CPU Pipeline
CPU Pipeline
Making the CPU Work Faster
A non-pipelined CPU executes one instruction completely before starting the next. If each instruction takes 5 steps and each step takes 1ns, throughput is 1 instruction per 5ns.
Real-world analogy: An automobile assembly line. Without pipelining, one car must be completely built before starting the next — only one car uses the factory at a time. With pipelining, as car 1 moves from welding to painting, car 2 enters welding. Multiple cars are being built simultaneously at different stages.
Part 1 — Classic 5-Stage Pipeline
The standard RISC pipeline has 5 stages.
Stage Name What happens
─────────────────────────────────────────────
IF Fetch Read instruction from memory at PC address
ID Decode Determine what instruction it is; read registers
EX Execute ALU performs computation
MEM Memory Load/store data from/to memory
WB Writeback Store result back to register file
Pipeline Execution Timeline
Without pipeline (sequential):
Clock: 1 2 3 4 5 6 7 8 9 10 11 12 13 14 15
Instr1: IF ID EX ME WB
Instr2: IF ID EX ME WB
Instr3: IF ID EX ME WB
3 instructions take 15 clock cycles
With pipeline (5-stage):
Clock: 1 2 3 4 5 6 7 8 9
Instr1: IF ID EX ME WB
Instr2: IF ID EX ME WB
Instr3: IF ID EX ME WB
3 instructions take 7 clock cycles!
After filling pipeline: 1 instruction completes per clock cycle
Speedup = n × k / (k + n - 1) where n = instructions, k = pipeline stages
For large n: speedup ≈ k (one instruction per clock, k times faster)
Pipeline Stages in Detail
┌────────┐ ┌────────┐ ┌────────┐ ┌────────┐ ┌────────┐
│ IF │ │ ID │ │ EX │ │ MEM │ │ WB │
│ │ │ │ │ │ │ │ │ │
│ PC→Mem │→│Reg Read│→│ ALU │→│ D-Cache│→│Reg Write│
│Inst Mem│ │ Decode │ │ │ │ │ │ │
└────────┘ └────────┘ └────────┘ └────────┘ └────────┘
↓ ↓ ↓ ↓
IF/ID reg ID/EX reg EX/MEM reg MEM/WB reg
(pipeline (pipeline (pipeline (pipeline
register) register) register) register)
Pipeline registers hold the output of each stage between clock edges.
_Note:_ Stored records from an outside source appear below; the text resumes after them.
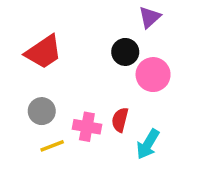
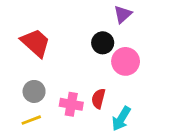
red trapezoid: (43, 52) -> (35, 43), turned -104
yellow line: (52, 146) -> (31, 120), moved

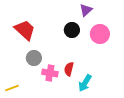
pink circle: (126, 61) -> (100, 34), moved
gray circle: (34, 91) -> (34, 58), moved
yellow line: (31, 120) -> (12, 88), moved

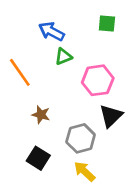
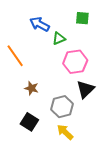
green triangle: (63, 57) -> (59, 38), moved

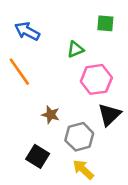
blue arrow: (40, 24) -> (27, 31), moved
brown star: (31, 88) -> (51, 115), moved

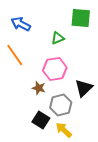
green square: (105, 23) -> (81, 18), size x1.5
pink hexagon: (96, 79) -> (55, 69), moved
black square: (38, 156) -> (41, 120), moved

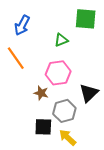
blue arrow: (21, 24) -> (22, 25), turned -90
black square: (41, 120) -> (43, 127), turned -30

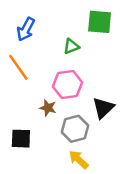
black square: (43, 127) -> (21, 139), moved

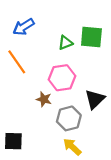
green square: (100, 22) -> (91, 37), moved
blue arrow: (26, 29) -> (24, 27), turned 30
black square: (21, 139) -> (13, 141), moved

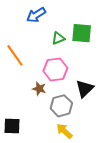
blue arrow: (24, 27) -> (36, 15), moved

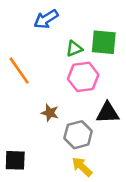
pink hexagon: (55, 69) -> (83, 77), moved
black triangle: (85, 89) -> (108, 113), turned 42

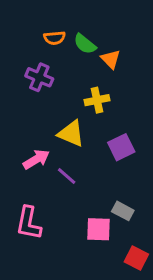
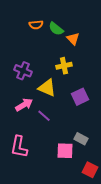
purple cross: (39, 77) -> (23, 71), moved

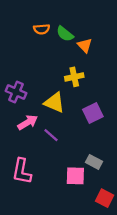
purple cross: (23, 71) -> (16, 92), moved

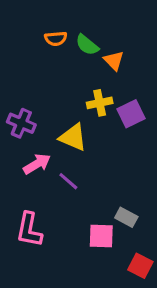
purple square: (93, 113) -> (131, 114), moved

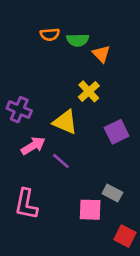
green semicircle: (87, 45) -> (78, 40), turned -40
yellow cross: (100, 103) -> (89, 91), turned -30
purple square: (131, 114) -> (117, 132), moved

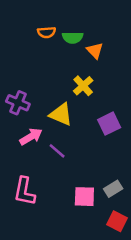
gray rectangle: (112, 193) -> (113, 189), moved, turned -60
This allows each stage to work on a different instruction simultaneously.
Part 2 — Hazards
Pipeline hazards prevent the next instruction from executing in the next clock cycle.
Structural Hazard
Two instructions need the same hardware resource simultaneously.
Example: Only one memory unit, and instruction 1 needs data memory
while instruction 5 needs instruction memory.
Solution: Separate instruction cache and data cache (Harvard architecture)
or stall the pipeline
Data Hazard
An instruction depends on the result of a previous instruction still in the pipeline.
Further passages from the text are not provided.